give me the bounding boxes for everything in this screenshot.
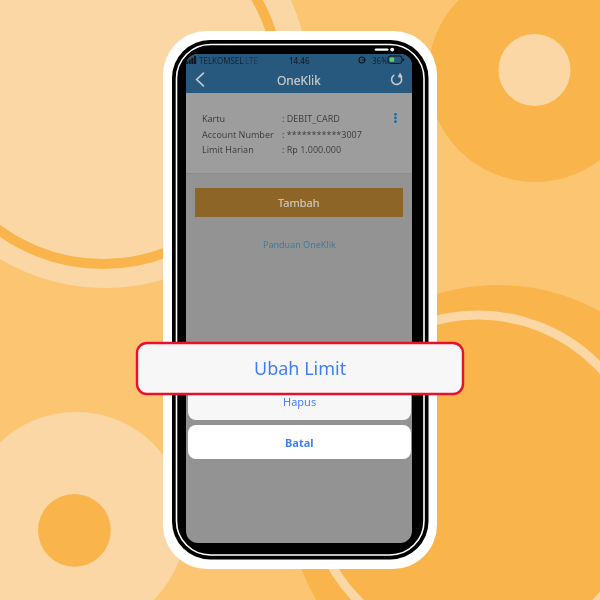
staticText: 36% (372, 55, 388, 66)
staticText: Account Number (202, 128, 274, 140)
button[interactable]: Back (189, 66, 213, 93)
button[interactable]: Tambah (195, 188, 403, 217)
staticText: : Rp 1.000.000 (282, 143, 342, 155)
button[interactable]: Hapus (188, 343, 411, 420)
staticText: : ***********3007 (282, 128, 362, 140)
staticText: OneKlik (277, 72, 321, 88)
staticText: Tambah (278, 195, 320, 210)
staticText: : DEBIT_CARD (282, 112, 340, 124)
staticText: Batal (285, 435, 314, 450)
button[interactable]: Ubah Limit (137, 343, 463, 394)
button[interactable]: Refresh (385, 66, 409, 93)
button[interactable]: More options (387, 111, 404, 129)
button[interactable]: Panduan OneKlik (263, 238, 336, 250)
staticText: TELKOMSEL (199, 55, 244, 66)
button[interactable]: Batal (188, 425, 411, 459)
staticText: Hapus (283, 394, 317, 409)
staticText: Limit Harian (202, 143, 254, 155)
staticText: 14.46 (289, 55, 310, 66)
staticText: Kartu (202, 112, 226, 124)
staticText: Ubah Limit (254, 356, 347, 381)
staticText: LTE (245, 55, 258, 66)
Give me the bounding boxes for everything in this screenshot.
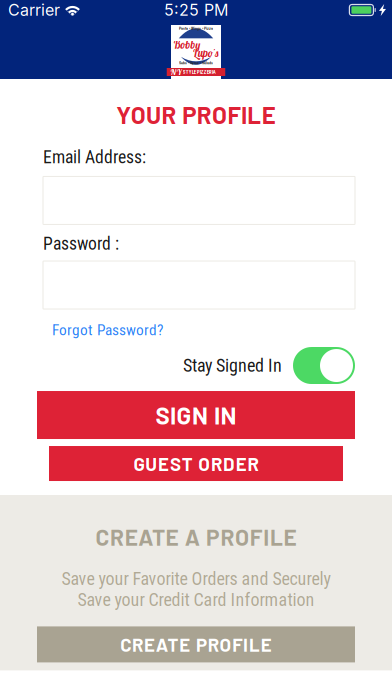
staticText: Lupo's bbox=[193, 46, 219, 60]
staticText: CREATE A PROFILE bbox=[96, 523, 296, 550]
staticText: Save your Credit Card Information bbox=[78, 589, 314, 610]
button[interactable]: SIGN IN bbox=[37, 391, 355, 439]
staticText: SIGN IN bbox=[156, 401, 236, 429]
staticText: Pasta • Wings • Pizza bbox=[179, 26, 213, 31]
button[interactable]: CREATE PROFILE bbox=[37, 626, 355, 662]
staticText: 5:25 PM bbox=[164, 0, 228, 20]
staticText: NY bbox=[170, 67, 181, 77]
button[interactable]: Forgot Password? bbox=[37, 321, 163, 339]
staticText: Stay Signed In bbox=[183, 355, 282, 376]
staticText: Email Address: bbox=[43, 147, 146, 167]
staticText: Password : bbox=[43, 233, 119, 254]
staticText: STYLE PIZZERIA bbox=[183, 69, 216, 75]
staticText: Save your Favorite Orders and Securely bbox=[62, 568, 330, 589]
staticText: Forgot Password? bbox=[52, 321, 163, 339]
staticText: Carrier bbox=[8, 0, 60, 20]
staticText: Subs • Gyros • Salads bbox=[179, 60, 213, 65]
staticText: CREATE PROFILE bbox=[120, 633, 272, 656]
button[interactable]: GUEST ORDER bbox=[49, 446, 343, 481]
staticText: GUEST ORDER bbox=[134, 452, 258, 475]
staticText: Bobby bbox=[173, 38, 200, 51]
button[interactable]: Stay Signed In toggle bbox=[293, 347, 355, 384]
staticText: YOUR PROFILE bbox=[116, 100, 276, 129]
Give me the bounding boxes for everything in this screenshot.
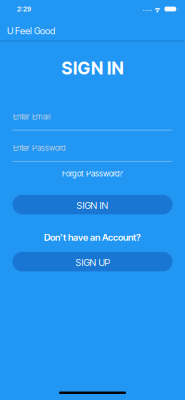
staticText: Enter Password [13,143,65,153]
staticText: 2:29 [17,5,31,13]
staticText: U Feel Good [7,25,55,36]
staticText: Enter Email [13,112,51,121]
staticText: SIGN UP [76,257,110,268]
button[interactable]: SIGN IN [12,195,172,214]
button[interactable]: Forgot Password? [62,169,123,178]
staticText: Don't have an Account? [44,232,141,243]
staticText: SIGN IN [76,200,108,211]
staticText: Forgot Password? [62,169,123,178]
button[interactable]: SIGN UP [12,252,172,271]
button[interactable]: Enter Password [12,143,172,162]
staticText: SIGN IN [62,58,124,78]
button[interactable]: Enter Email [12,112,172,131]
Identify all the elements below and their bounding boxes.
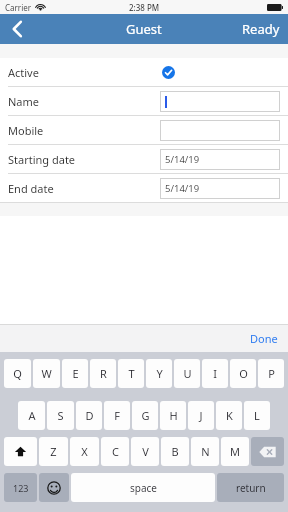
staticText: 123 bbox=[13, 482, 29, 494]
button[interactable]: Z bbox=[39, 437, 68, 466]
button[interactable]: Q bbox=[4, 359, 31, 388]
staticText: P bbox=[268, 366, 275, 381]
staticText: M bbox=[230, 444, 240, 459]
button[interactable]: E bbox=[62, 359, 88, 388]
button[interactable]: return bbox=[217, 473, 284, 502]
button[interactable]: R bbox=[90, 359, 116, 388]
button[interactable]: I bbox=[202, 359, 228, 388]
button[interactable]: C bbox=[101, 437, 129, 466]
staticText: 2:38 PM bbox=[129, 2, 160, 13]
staticText: A bbox=[28, 408, 36, 423]
button[interactable]: V bbox=[131, 437, 159, 466]
staticText: L bbox=[254, 408, 260, 423]
staticText: 5/14/19 bbox=[165, 153, 200, 166]
staticText: V bbox=[142, 444, 149, 459]
button[interactable]: Emoji keyboard bbox=[39, 473, 69, 502]
button[interactable]: Back bbox=[0, 14, 34, 44]
staticText: Mobile bbox=[8, 123, 44, 138]
button[interactable]: Name bbox=[0, 86, 288, 115]
staticText: C bbox=[112, 444, 119, 459]
button[interactable]: S bbox=[47, 401, 74, 430]
button[interactable]: W bbox=[33, 359, 60, 388]
staticText: B bbox=[171, 444, 179, 459]
button[interactable]: T bbox=[118, 359, 144, 388]
button[interactable]: N bbox=[191, 437, 219, 466]
staticText: return bbox=[236, 481, 266, 495]
staticText: Z bbox=[50, 444, 57, 459]
staticText: 5/14/19 bbox=[165, 182, 200, 195]
button[interactable]: O bbox=[230, 359, 256, 388]
staticText: E bbox=[72, 366, 79, 381]
button[interactable]: D bbox=[76, 401, 102, 430]
button[interactable]: Shift bbox=[4, 437, 37, 466]
button[interactable]: Active bbox=[0, 58, 288, 86]
button[interactable]: F bbox=[104, 401, 130, 430]
button[interactable]: X bbox=[70, 437, 99, 466]
staticText: Active bbox=[8, 65, 39, 80]
staticText: U bbox=[183, 366, 192, 381]
button[interactable]: M bbox=[221, 437, 249, 466]
staticText: Y bbox=[156, 366, 163, 381]
button[interactable]: Y bbox=[146, 359, 172, 388]
button[interactable]: 5/14/19 bbox=[160, 178, 280, 199]
button[interactable]: Ready bbox=[234, 14, 288, 44]
button[interactable]: Backspace bbox=[251, 437, 284, 466]
staticText: S bbox=[57, 408, 64, 423]
staticText: T bbox=[128, 366, 135, 381]
button[interactable]: Active checkbox bbox=[162, 66, 175, 79]
button[interactable] bbox=[160, 91, 280, 112]
staticText: F bbox=[114, 408, 120, 423]
staticText: O bbox=[239, 366, 248, 381]
button[interactable]: H bbox=[160, 401, 186, 430]
button[interactable]: 5/14/19 bbox=[160, 149, 280, 170]
staticText: End date bbox=[8, 181, 54, 196]
staticText: I bbox=[213, 366, 217, 381]
staticText: W bbox=[41, 366, 52, 381]
button[interactable]: A bbox=[18, 401, 45, 430]
button[interactable]: End date bbox=[0, 173, 288, 202]
button[interactable]: Mobile bbox=[0, 115, 288, 144]
staticText: Ready bbox=[242, 20, 280, 38]
button[interactable]: 123 bbox=[4, 473, 37, 502]
staticText: K bbox=[226, 408, 233, 423]
button[interactable] bbox=[160, 120, 280, 141]
button[interactable]: Done bbox=[240, 324, 288, 352]
button[interactable]: space bbox=[71, 473, 215, 502]
staticText: J bbox=[199, 408, 203, 423]
staticText: G bbox=[141, 408, 150, 423]
staticText: Done bbox=[250, 331, 278, 346]
staticText: Q bbox=[13, 366, 22, 381]
staticText: Carrier bbox=[5, 2, 32, 13]
button[interactable]: G bbox=[132, 401, 158, 430]
staticText: N bbox=[201, 444, 210, 459]
staticText: D bbox=[85, 408, 94, 423]
staticText: Name bbox=[8, 94, 40, 109]
button[interactable]: J bbox=[188, 401, 214, 430]
staticText: R bbox=[100, 366, 107, 381]
staticText: H bbox=[169, 408, 178, 423]
staticText: space bbox=[130, 481, 157, 495]
button[interactable]: U bbox=[174, 359, 200, 388]
staticText: X bbox=[81, 444, 88, 459]
button[interactable]: B bbox=[161, 437, 189, 466]
button[interactable]: K bbox=[216, 401, 242, 430]
button[interactable]: P bbox=[258, 359, 284, 388]
button[interactable]: Starting date bbox=[0, 144, 288, 173]
button[interactable]: L bbox=[244, 401, 270, 430]
staticText: Starting date bbox=[8, 152, 76, 167]
staticText: Guest bbox=[126, 20, 162, 38]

····················

- [Directions for this task] Look through the records and gather every line containing "Signed".

- [Written response]
staticText: Stay Signed In bbox=[183, 355, 282, 376]
button[interactable]: Stay Signed In toggle bbox=[293, 347, 355, 384]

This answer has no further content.